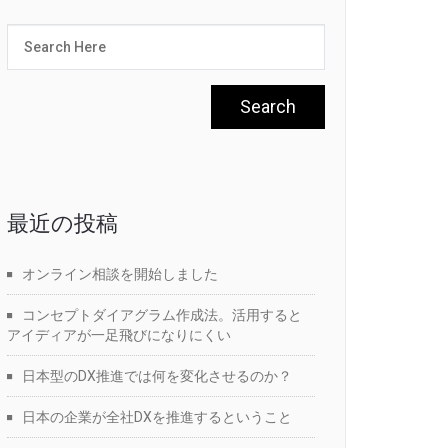
最近の投稿
オンライン相談を開始しました
コンセプトダイアグラム作成法。活用すると
アイディアが一足飛びになりにくい
日本型のDX推進では何を変化させるのか？
日本の企業が全社DXを推進するということ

◇ ◇ ◇ ◇ ◇ ◇ ◇

**Exercise description:** With the pictures omitted, repeat the full set of records above exactly.

**Solved exercise:**
最近の投稿
オンライン相談を開始しました
コンセプトダイアグラム作成法。活用すると
アイディアが一足飛びになりにくい
日本型のDX推進では何を変化させるのか？
日本の企業が全社DXを推進するということ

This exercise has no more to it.